Question

An iron rod of length $2 \,m$ and area of cross-section $50\,mm^{2}$ stretches by $0.5\,mm$ , when a mass of $250\, kg$ is hung from its lower end. The Young's of iron rod is:

• A. $19.6\times {{10}^{20}}\,N/{{m}^{2}}$
• B. $19.6\times {{10}^{18}}\,N/{{m}^{2}}$
• C. $19.6\times {{10}^{15}}\,N/{{m}^{2}}$
• D. $19.6\times {{10}^{10}}\,N/{{m}^{2}}$

Answer 1

Answer: (D)

$19.6\times {{10}^{10}}\,N/{{m}^{2}}$

Answer 2

When strain is small, the ratio of the longitudinal stress to the corresponding longitudinal strain is called the Young's moduls of the material of the body.

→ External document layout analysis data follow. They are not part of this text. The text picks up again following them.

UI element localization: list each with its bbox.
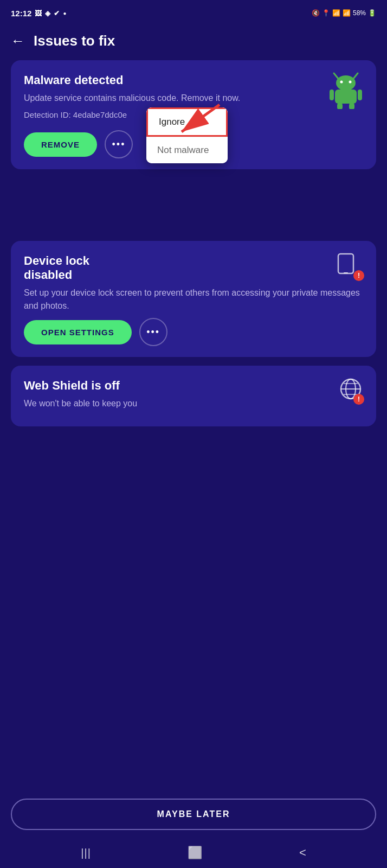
device-lock-card: ! Device lockdisabled Set up your device… [11,241,376,357]
device-lock-buttons-row: OPEN SETTINGS ••• [24,318,363,346]
dropdown-menu: Ignore Not malware [146,107,228,163]
location-icon: 📍 [322,9,330,17]
dot-icon: ● [63,10,66,16]
wifi-icon: 📶 [332,9,340,17]
status-left: 12:12 🖼 ◈ ✔ ● [11,9,66,18]
svg-line-0 [334,73,338,79]
photo-icon: 🖼 [35,9,42,17]
web-shield-card: ! Web Shield is off We won't be able to … [11,366,376,426]
web-shield-title: Web Shield is off [24,379,363,393]
svg-point-2 [336,75,356,91]
back-button[interactable]: ← [11,33,25,49]
maybe-later-container: MAYBE LATER [0,793,387,835]
page-title: Issues to fix [34,33,115,49]
svg-rect-11 [338,254,353,273]
device-lock-description: Set up your device lock screen to preven… [24,286,363,312]
nav-back-icon[interactable]: < [299,846,306,860]
svg-rect-5 [335,90,357,104]
device-more-dots: ••• [146,327,160,338]
nav-bar: ||| ⬜ < [0,838,387,868]
status-bar: 12:12 🖼 ◈ ✔ ● 🔇 📍 📶 📶 58% 🔋 [0,0,387,24]
dropdown-ignore[interactable]: Ignore [146,107,228,137]
main-content: Malware detected Update service contains… [0,60,387,426]
svg-rect-12 [344,272,348,273]
battery-text: 58% [353,9,366,17]
globe-alert-badge: ! [353,394,364,405]
device-icon-container: ! [335,252,363,280]
device-lock-title: Device lockdisabled [24,254,363,282]
malware-card-description: Update service contains malicious code. … [24,92,363,105]
mute-icon: 🔇 [312,9,320,17]
svg-rect-8 [337,103,343,109]
nav-recent-apps-icon[interactable]: ||| [81,847,91,859]
page-header: ← Issues to fix [0,24,387,60]
svg-point-3 [340,81,343,84]
status-right: 🔇 📍 📶 📶 58% 🔋 [312,9,376,17]
notification-icon: ◈ [45,9,50,17]
dropdown-not-malware[interactable]: Not malware [146,137,228,163]
signal-icon: 📶 [343,9,351,17]
check-icon: ✔ [54,9,60,17]
device-lock-more-button[interactable]: ••• [139,318,167,346]
maybe-later-button[interactable]: MAYBE LATER [11,799,376,830]
globe-container: ! [338,376,363,404]
svg-rect-7 [358,90,362,100]
more-dots: ••• [112,139,126,150]
malware-card-title: Malware detected [24,73,363,87]
open-settings-button[interactable]: OPEN SETTINGS [24,320,132,344]
status-time: 12:12 [11,9,31,18]
svg-point-4 [349,81,352,84]
svg-line-1 [353,73,358,79]
android-icon-wrapper [328,71,363,109]
battery-icon: 🔋 [368,9,376,17]
svg-rect-6 [330,90,334,100]
android-svg-icon [328,71,363,109]
device-alert-badge: ! [353,270,364,281]
globe-icon-area: ! [338,376,363,404]
device-icon-area: ! [335,252,363,280]
svg-rect-9 [349,103,354,109]
nav-home-icon[interactable]: ⬜ [188,846,202,860]
malware-more-button[interactable]: ••• [105,130,133,158]
remove-button[interactable]: REMOVE [24,132,97,157]
web-shield-description: We won't be able to keep you [24,397,363,410]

$Y =\frac{\text { longitudinal stress }}{\text { longitudinal strain }}$
$=\frac{F / A}{l / L}$
Given, $=2\, m ,$
$A=50 \,mm ^{2}$
$=50 \times 10^{-6} m ^{2}$
$l=0.5 \,mm$
$=0.5 \times 10^{-3}\, m ,$
$m=250 \,kg$
$g=9.8\, m / s ^{2}$
$Y=\frac{250 \times 9.8}{50 \times 10^{-6}} \times \frac{2}{0.5 \times 10^{-3}}$
$Y=19.6 \times 10^{10}\, N / m ^{2}$
Note : Young's modulus can be determined only for solids and it is the characteristic of the material of a solid.